Do tragedii doszło 28 października w miejscowości Lardero. 9-letni Alex bawił się na placu zabaw, gdy podszedł do niego 54-letni Francisco Javier A. L. i postępem zwabił do swojego mieszkania.
9-letni Alex został uprowadzony z parku i zamordowany
Świadkowie zaczęli szukać chłopca. Mówili o mężczyźnie, który odszedł gdzieś z małym dzieckiem. Chwilę potem policja odnalazła 9-latka w jednym z mieszkań w ramionach 54-latka. Chłopiec był w krytycznym stanie - czytamy w "Fakcie".
Niestety mimo starań, Alexa nie udało się uratować. Zmarł na miejscu.
Nie podano jeszcze przyczyny śmierci chłopca. Nieoficjalnie media informują, że na jego ciele nie było żadnych obrażeń. Śledczy przeprowadzą sekcję zwłok.

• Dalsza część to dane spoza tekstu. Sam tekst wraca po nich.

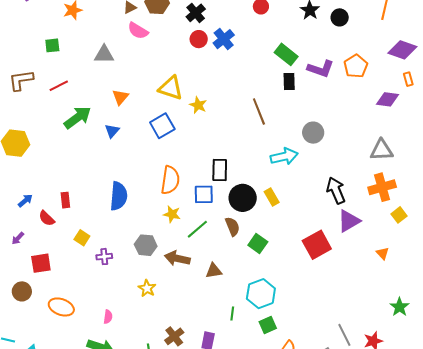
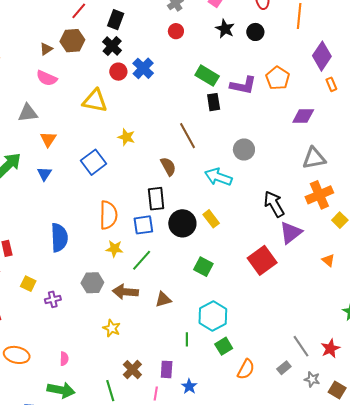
pink semicircle: (138, 31) -> (47, 78), moved
purple diamond: (402, 50) -> (322, 56), turned -68
gray triangle: (104, 54) -> (28, 113), moved
yellow triangle: (171, 88) -> (95, 101), moved
purple diamond: (387, 99) -> (303, 116), moved
cyan arrow: (284, 156) -> (218, 177), turned -140
brown semicircle: (232, 227) -> (168, 166), moved
yellow star: (147, 288) -> (112, 328), moved

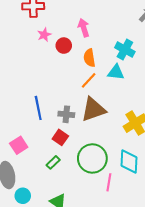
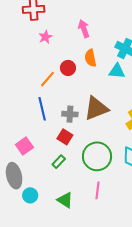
red circle: (64, 46) -> (68, 68), moved
orange line: (89, 80) -> (47, 79), moved
pink line: (109, 182) -> (97, 190), moved

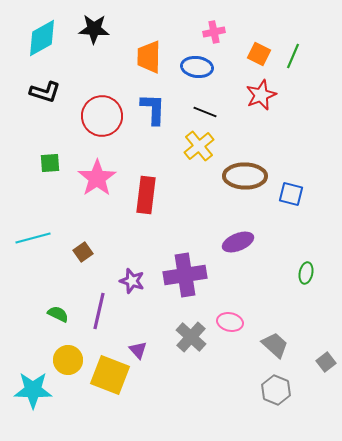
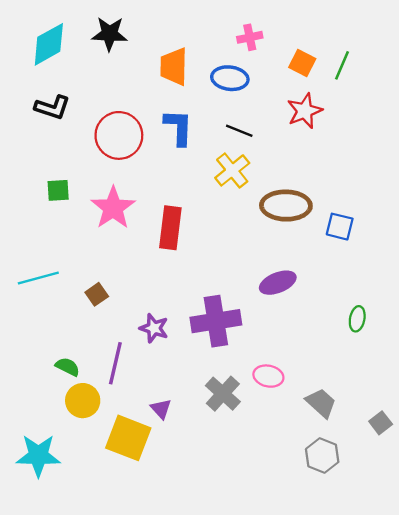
yellow circle: (68, 360) -> (83, 401), moved

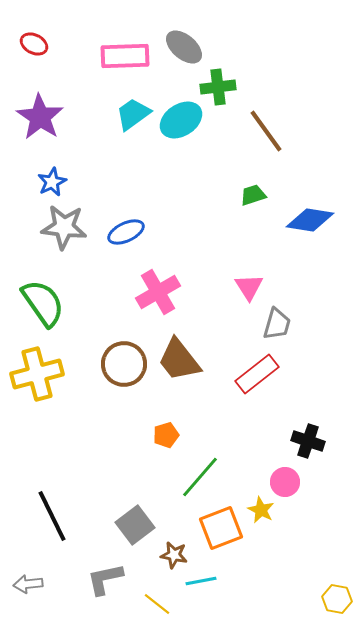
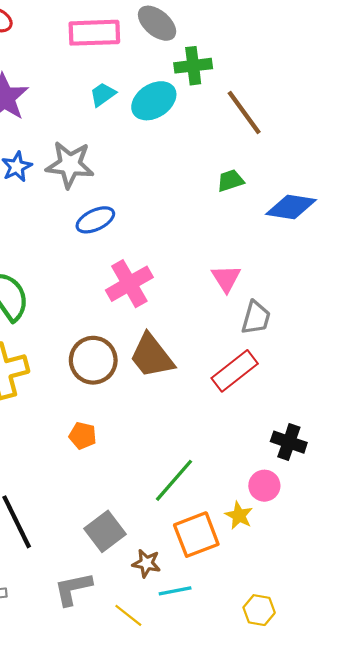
cyan trapezoid: (133, 114) -> (103, 94), size x0.7
gray star: (64, 227) -> (70, 165), moved
orange pentagon: (166, 435) -> (83, 436), moved, turned 30
yellow hexagon: (337, 599) -> (259, 610), moved

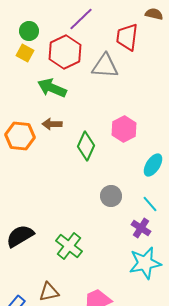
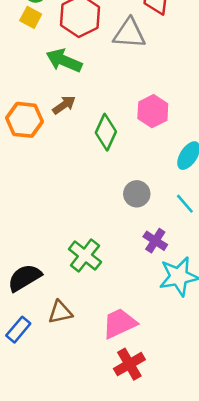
brown arrow: (52, 124) -> (64, 105), turned 144
purple cross: (141, 228) -> (155, 241), moved
black semicircle: (20, 236) -> (24, 278), moved

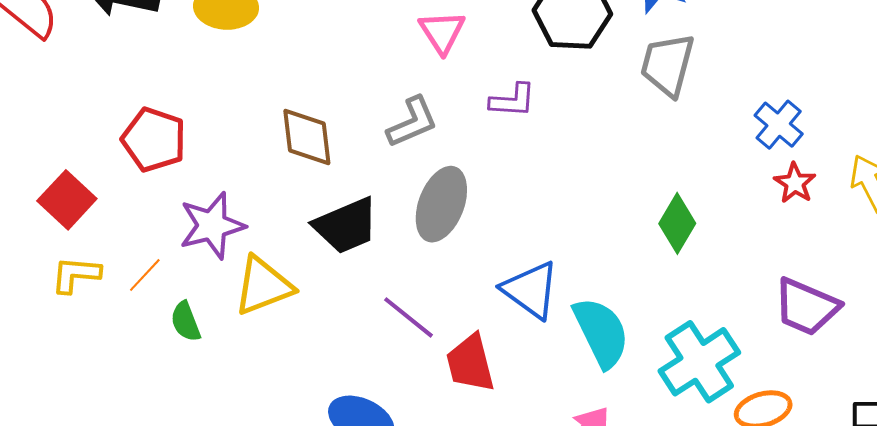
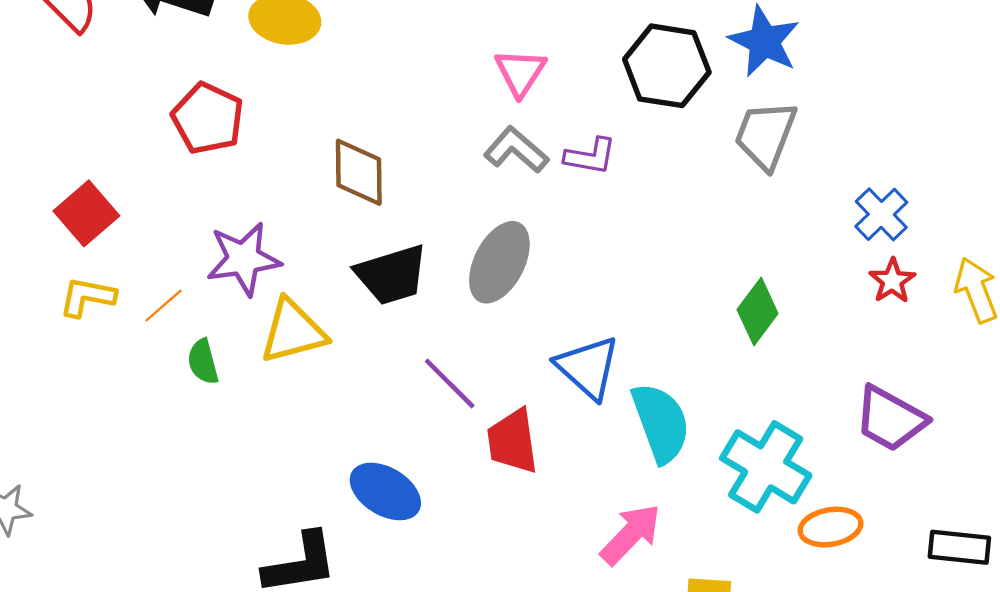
gray L-shape: (412, 122) -> (516, 150), moved, turned -122
red pentagon: (154, 140) -> (208, 118), moved
cyan cross: (699, 362) -> (766, 467), turned -32

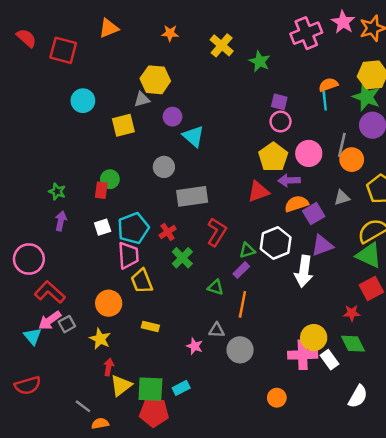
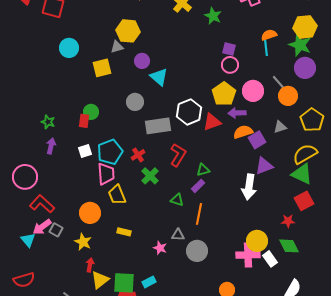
gray line: (342, 145) -> (280, 84), turned -54
white hexagon: (276, 243) -> (189, 112), moved
gray square: (67, 324) -> (56, 230), turned -32

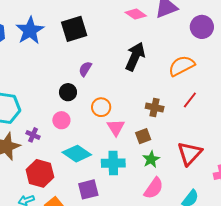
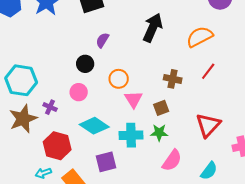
green star: (151, 159) -> (159, 133), moved, turned 30

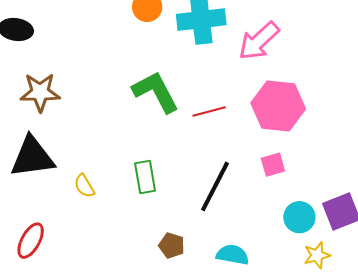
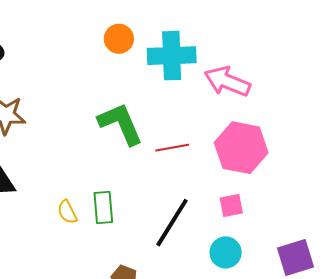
pink arrow: (259, 41) -> (227, 81), turned 60
yellow semicircle: (84, 186) -> (67, 212), moved
cyan circle: (299, 217) -> (226, 252), moved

Mieszkańcy chcieli zlinczować mordercę
Pod budynkiem, gdzie znaleziono chłopca i 54-latka, zebrał się tłum. Policja musiała przetrzymać mężczyznę w mieszkaniu, by nie doszło do linczu.
Mężczyzna zabił już wcześniej kobietę
Okazuje się, że Francisco Javier A. L. w 1998 roku został skazany na 30 lat więzienia za inną zbrodnię. Zamordował wówczas kobietę - agentkę nieruchomości.
Do zabójstwa doszło, gdy ta pokazywała mu mieszkanie, które chciał wynająć.
W 1993 r. z kolei mężczyzna trafił na 7 lat do więzienia za napaść na tle seksualnym.
Po powrocie mężczyzny do Lardero, mieszkańcy mieli prosić o dodatkową ochronę policji. Zgłaszali również, że 54-latek zaczepiał małe dziewczynki.